A bag of crawfish with old bay seasoning at Ben's Crab...

A bag of crawfish with old bay seasoning at Ben's Crab in Oceanside. Credit: Yvonne Albinowski

When Ben’s Crab opened in Oceanside in 2017, it was the only restaurant on Long Island serving what it called “Louisiana Cajun Style Seafood.” Now boiled feasts of spicy crawfish, crab legs, lobster tails and / or shrimp are popping up like mushrooms after a rainstorm. From Cajun Claws in Patchogue to Cajun Crab Shack in Floral Park, more than a dozen “Cajun seafood” eateries have opened in the last year or are planning to do so soon.

Deleep Nair and Amber Nair from Maryland, and Denise Cordova...

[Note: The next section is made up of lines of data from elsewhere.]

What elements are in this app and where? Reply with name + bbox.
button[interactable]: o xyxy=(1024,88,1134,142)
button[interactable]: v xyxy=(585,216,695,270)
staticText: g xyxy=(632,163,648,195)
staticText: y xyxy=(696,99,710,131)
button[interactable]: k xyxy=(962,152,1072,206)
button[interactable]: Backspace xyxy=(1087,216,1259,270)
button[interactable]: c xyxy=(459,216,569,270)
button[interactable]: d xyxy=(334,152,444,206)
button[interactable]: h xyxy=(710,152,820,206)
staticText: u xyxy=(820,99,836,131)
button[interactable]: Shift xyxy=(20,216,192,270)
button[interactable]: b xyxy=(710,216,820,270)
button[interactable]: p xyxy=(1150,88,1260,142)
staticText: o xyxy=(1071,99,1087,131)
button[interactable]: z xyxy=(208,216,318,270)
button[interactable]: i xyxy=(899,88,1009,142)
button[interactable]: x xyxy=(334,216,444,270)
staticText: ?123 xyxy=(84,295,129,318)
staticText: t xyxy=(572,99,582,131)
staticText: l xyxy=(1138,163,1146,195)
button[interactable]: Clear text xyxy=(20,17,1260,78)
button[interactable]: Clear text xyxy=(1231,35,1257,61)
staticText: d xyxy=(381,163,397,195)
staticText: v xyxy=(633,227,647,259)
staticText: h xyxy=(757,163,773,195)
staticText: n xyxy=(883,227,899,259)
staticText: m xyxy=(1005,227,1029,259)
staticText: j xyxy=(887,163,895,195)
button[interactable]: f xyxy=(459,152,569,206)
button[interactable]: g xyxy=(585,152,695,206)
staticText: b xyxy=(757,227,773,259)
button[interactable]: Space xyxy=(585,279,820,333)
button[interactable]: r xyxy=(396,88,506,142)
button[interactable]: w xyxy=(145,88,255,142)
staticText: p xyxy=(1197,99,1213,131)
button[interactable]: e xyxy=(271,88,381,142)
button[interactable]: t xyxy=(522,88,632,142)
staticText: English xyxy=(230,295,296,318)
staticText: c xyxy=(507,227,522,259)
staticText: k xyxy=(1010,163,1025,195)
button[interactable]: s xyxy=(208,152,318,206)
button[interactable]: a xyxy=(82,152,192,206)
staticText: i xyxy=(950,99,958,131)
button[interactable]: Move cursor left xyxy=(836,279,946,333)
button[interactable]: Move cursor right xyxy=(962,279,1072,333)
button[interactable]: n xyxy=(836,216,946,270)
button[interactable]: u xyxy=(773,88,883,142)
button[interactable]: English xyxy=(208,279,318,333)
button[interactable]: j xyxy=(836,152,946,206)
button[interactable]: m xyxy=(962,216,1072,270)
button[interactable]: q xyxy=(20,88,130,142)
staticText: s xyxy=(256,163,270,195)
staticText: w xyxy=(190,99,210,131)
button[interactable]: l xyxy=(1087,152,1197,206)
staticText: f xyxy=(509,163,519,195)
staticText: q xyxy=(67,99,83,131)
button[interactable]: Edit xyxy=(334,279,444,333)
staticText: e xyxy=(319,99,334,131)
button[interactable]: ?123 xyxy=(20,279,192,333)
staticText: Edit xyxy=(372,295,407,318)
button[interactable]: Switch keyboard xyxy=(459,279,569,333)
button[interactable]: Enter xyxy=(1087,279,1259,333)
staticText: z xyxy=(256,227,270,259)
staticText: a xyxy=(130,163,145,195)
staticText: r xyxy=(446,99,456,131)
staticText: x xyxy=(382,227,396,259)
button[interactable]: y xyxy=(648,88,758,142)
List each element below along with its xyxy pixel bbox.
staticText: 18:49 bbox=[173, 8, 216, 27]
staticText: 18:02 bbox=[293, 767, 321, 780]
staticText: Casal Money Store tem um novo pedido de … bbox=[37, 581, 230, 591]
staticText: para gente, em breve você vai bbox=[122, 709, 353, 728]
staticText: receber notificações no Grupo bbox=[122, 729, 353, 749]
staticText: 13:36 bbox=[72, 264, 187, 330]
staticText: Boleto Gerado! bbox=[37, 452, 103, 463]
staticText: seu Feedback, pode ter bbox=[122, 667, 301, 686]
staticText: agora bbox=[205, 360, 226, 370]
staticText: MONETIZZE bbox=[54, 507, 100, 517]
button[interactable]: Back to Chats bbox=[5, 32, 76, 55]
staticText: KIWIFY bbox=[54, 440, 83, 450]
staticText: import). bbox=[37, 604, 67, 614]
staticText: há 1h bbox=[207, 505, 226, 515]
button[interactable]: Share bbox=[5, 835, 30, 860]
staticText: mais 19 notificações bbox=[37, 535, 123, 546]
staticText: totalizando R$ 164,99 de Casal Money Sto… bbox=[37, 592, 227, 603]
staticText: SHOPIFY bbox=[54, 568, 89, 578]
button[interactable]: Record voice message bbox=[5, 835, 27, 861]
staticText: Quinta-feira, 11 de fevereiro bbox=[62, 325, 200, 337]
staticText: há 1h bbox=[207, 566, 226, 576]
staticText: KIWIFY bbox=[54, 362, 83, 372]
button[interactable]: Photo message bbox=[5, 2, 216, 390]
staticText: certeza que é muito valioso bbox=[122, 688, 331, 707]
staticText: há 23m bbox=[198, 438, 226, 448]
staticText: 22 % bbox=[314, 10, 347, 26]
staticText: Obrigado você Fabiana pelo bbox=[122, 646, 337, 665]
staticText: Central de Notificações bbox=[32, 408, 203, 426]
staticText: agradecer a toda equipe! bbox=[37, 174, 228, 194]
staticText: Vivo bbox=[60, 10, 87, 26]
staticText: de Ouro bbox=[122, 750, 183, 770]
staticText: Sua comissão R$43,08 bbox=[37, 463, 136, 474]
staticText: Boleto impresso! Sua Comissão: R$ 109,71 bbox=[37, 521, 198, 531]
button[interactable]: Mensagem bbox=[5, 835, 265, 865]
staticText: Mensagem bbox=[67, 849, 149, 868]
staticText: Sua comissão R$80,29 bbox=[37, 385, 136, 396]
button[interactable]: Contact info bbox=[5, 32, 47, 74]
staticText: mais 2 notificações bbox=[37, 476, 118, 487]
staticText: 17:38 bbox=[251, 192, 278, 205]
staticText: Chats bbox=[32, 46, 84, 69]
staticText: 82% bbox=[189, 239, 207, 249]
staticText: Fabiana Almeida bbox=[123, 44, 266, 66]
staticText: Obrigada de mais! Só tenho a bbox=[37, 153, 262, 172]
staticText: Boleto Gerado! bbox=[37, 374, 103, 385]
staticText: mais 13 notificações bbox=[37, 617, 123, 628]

Deleep Nair and Amber Nair from Maryland, and Denise Cordova from Freeport enjoy their seafood boils at Ben's Crab in Oceanside. Credit: Yvonne Albinowski

“The dining scene is changing,” said Cecilia Burgos, a marketing executive at Hook & Reel, which operates one franchise in Hicksville and more than 15 nationwide. “This style of restaurant appeals to millennials, and also to Latino and African American diners.” The chain has more than 50 new locations in the works, including in Valley Stream, Westbury and Bay Shore. Hook & Reel’s corporate headquarters is in Flushing, Queens and, Burgos said, almost all of the franchises are Chinese-owned — as are most of the Cajun seafood restaurants in the Metropolitan area. (One notable exception: Ben's Crab, whose owner, Nico Salindho, emigrated from Indonesia.)

Menus vary, but the main event is a collection of crustaceans and mollusks, plus potatoes and corn on the cob, tossed in a huge, clear plastic bag with your choice of seasonings. The bag is tied up and boiled and then brought, steaming, to your table. Equipped with plastic gloves, lobster crackers and picks, you dig right into the open bag to manhandle your quarry.

Cajun seafood restaurants, such as Hook & Reel in Hicksville, are making waves across Long Island. Shift leader, Sarah Khan, explains why the seafood boil is a customer favorite.  Credit: Daniel Brennan

Most restaurants offer a build-your-own bag option, with per-pound prices $13 to $19 for crawfish, shrimp, mussels and clams, around $25 for snow crab legs, $30 for lobster and topping out at around $40 for king crab legs. Or there may be set combos of two or more species. The sauce lineup usually includes garlic butter, Old Bay, lemon pepper and Cajun; the spice level is also up to the diner.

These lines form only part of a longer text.